- **Exercise requirements**
The data that follows must be transcribed in full and exactly, minus the pictures.

- **Material supplied**
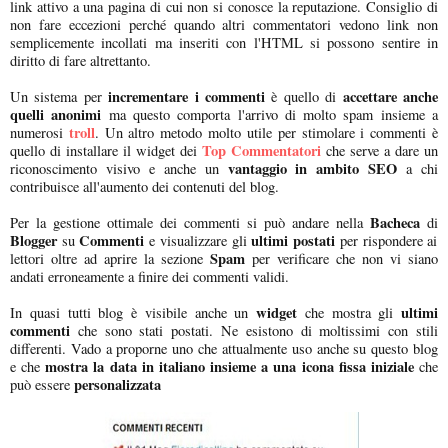
link attivo a una pagina di cui non si conosce la reputazione. Consiglio di
non fare eccezioni perché quando altri commentatori vedono link non
semplicemente incollati ma inseriti con l'HTML si possono sentire in
diritto di fare altrettanto.
incrementare i commenti
accettare anche
Un sistema per
è quello di
quelli anonimi
ma questo comporta l'arrivo di molto spam insieme a
troll
numerosi
. Un altro metodo molto utile per stimolare i commenti è
Top Commentatori
quello di installare il widget dei
che serve a dare un
vantaggio in ambito SEO
riconoscimento visivo e anche un
a chi
contribuisce all'aumento dei contenuti del blog.
Bacheca
Per la gestione ottimale dei commenti si può andare nella
di
Blogger
Commenti
ultimi postati
su
e visualizzare gli
per rispondere ai
Spam
lettori oltre ad aprire la sezione
per verificare che non vi siano
andati erroneamente a finire dei commenti validi.
widget
ultimi
In quasi tutti blog è visibile anche un
che mostra gli
commenti
che sono stati postati. Ne esistono di moltissimi con stili
differenti. Vado a proporne uno che attualmente uso anche su questo blog
mostra la data in italiano insieme a una icona fissa iniziale
e che
che
personalizzata
può essere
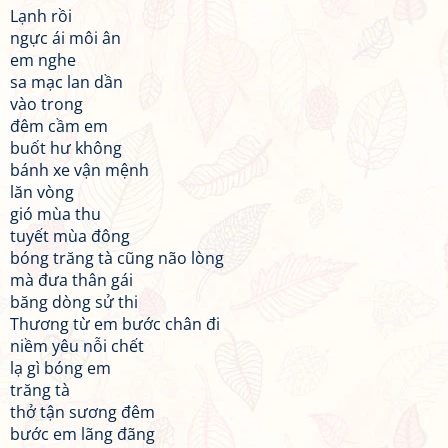
Lạnh rồi
ngực ái môi ân
em nghe
sa mạc lan dần
vào trong
đêm cầm em
buốt hư không
bánh xe vận mệnh
lăn vòng
gió mùa thu
tuyết mùa đông
bóng trăng tà cũng não lòng
mà đưa thân gái
băng dòng sử thi
Thương từ em bước chân đi
niềm yêu nỗi chết
lạ gì bóng em
trăng tà
thở tận sương đêm
bước em lãng đãng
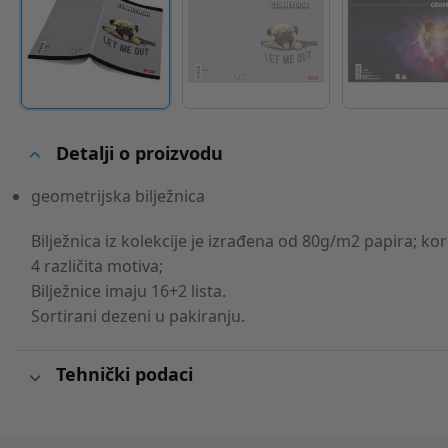
Detalji o proizvodu
geometrijska bilježnica
Bilježnica iz kolekcije je izrađena od 80g/m2 papira; ko
4 različita motiva;
Bilježnice imaju 16+2 lista.
Sortirani dezeni u pakiranju.
Tehnički podaci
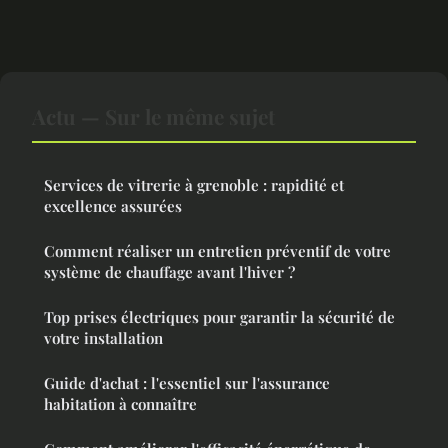
Actu — Sur le même sujet
Services de vitrerie à grenoble : rapidité et
excellence assurées
Comment réaliser un entretien préventif de votre
système de chauffage avant l'hiver ?
Top prises électriques pour garantir la sécurité de
votre installation
Guide d'achat : l'essentiel sur l'assurance
habitation à connaître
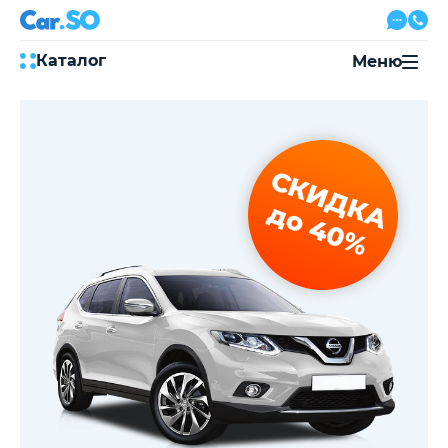
Каталог
Меню
Автокредит
Трейд-ин
Акции
СКИДКА
Выкуп авто
Сервис
до 40%
Автожурнал
Контакты
8 800 500-03-23
с 08:00 по 20:00, без выходных
Привольная улица, 2, к5
Перезвоните мне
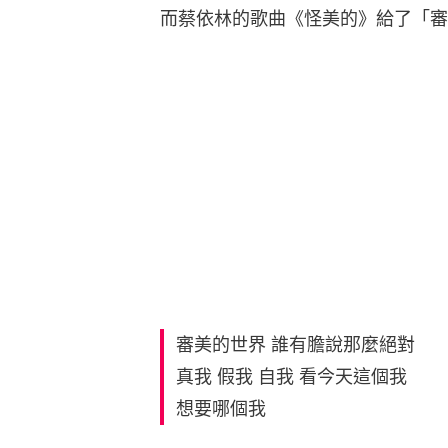
而蔡依林的歌曲《怪美的》給了「審
審美的世界 誰有膽說那麼絕對
真我 假我 自我 看今天這個我
想要哪個我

- **Answer space**
link attivo a una pagina di cui non si conosce la reputazione. Consiglio di
non fare eccezioni perché quando altri commentatori vedono link non
semplicemente incollati ma inseriti con l'HTML si possono sentire in
diritto di fare altrettanto.
incrementare i commenti
accettare anche
Un sistema per
è quello di
quelli anonimi
ma questo comporta l'arrivo di molto spam insieme a
troll
numerosi
. Un altro metodo molto utile per stimolare i commenti è
Top Commentatori
quello di installare il widget dei
che serve a dare un
vantaggio in ambito SEO
riconoscimento visivo e anche un
a chi
contribuisce all'aumento dei contenuti del blog.
Bacheca
Per la gestione ottimale dei commenti si può andare nella
di
Blogger
Commenti
ultimi postati
su
e visualizzare gli
per rispondere ai
Spam
lettori oltre ad aprire la sezione
per verificare che non vi siano
andati erroneamente a finire dei commenti validi.
widget
ultimi
In quasi tutti blog è visibile anche un
che mostra gli
commenti
che sono stati postati. Ne esistono di moltissimi con stili
differenti. Vado a proporne uno che attualmente uso anche su questo blog
mostra la data in italiano insieme a una icona fissa iniziale
e che
che
personalizzata
può essere
Lạnh rồi
ngực ái môi ân
em nghe
sa mạc lan dần
vào trong
đêm cầm em
buốt hư không
bánh xe vận mệnh
lăn vòng
gió mùa thu
tuyết mùa đông
bóng trăng tà cũng não lòng
mà đưa thân gái
băng dòng sử thi
Thương từ em bước chân đi
niềm yêu nỗi chết
lạ gì bóng em
trăng tà
thở tận sương đêm
bước em lãng đãng
Detalji o proizvodu
geometrijska bilježnica
Bilježnica iz kolekcije je izrađena od 80g/m2 papira; ko
4 različita motiva;
Bilježnice imaju 16+2 lista.
Sortirani dezeni u pakiranju.
Tehnički podaci
Actu — Sur le même sujet
Services de vitrerie à grenoble : rapidité et
excellence assurées
Comment réaliser un entretien préventif de votre
système de chauffage avant l'hiver ?
Top prises électriques pour garantir la sécurité de
votre installation
Guide d'achat : l'essentiel sur l'assurance
habitation à connaître
Каталог
Меню
Автокредит
Трейд-ин
Акции
СКИДКА
Выкуп авто
Сервис
до 40%
Автожурнал
Контакты
8 800 500-03-23
с 08:00 по 20:00, без выходных
Привольная улица, 2, к5
Перезвоните мне
而蔡依林的歌曲《怪美的》給了「審
審美的世界 誰有膽說那麼絕對
真我 假我 自我 看今天這個我
想要哪個我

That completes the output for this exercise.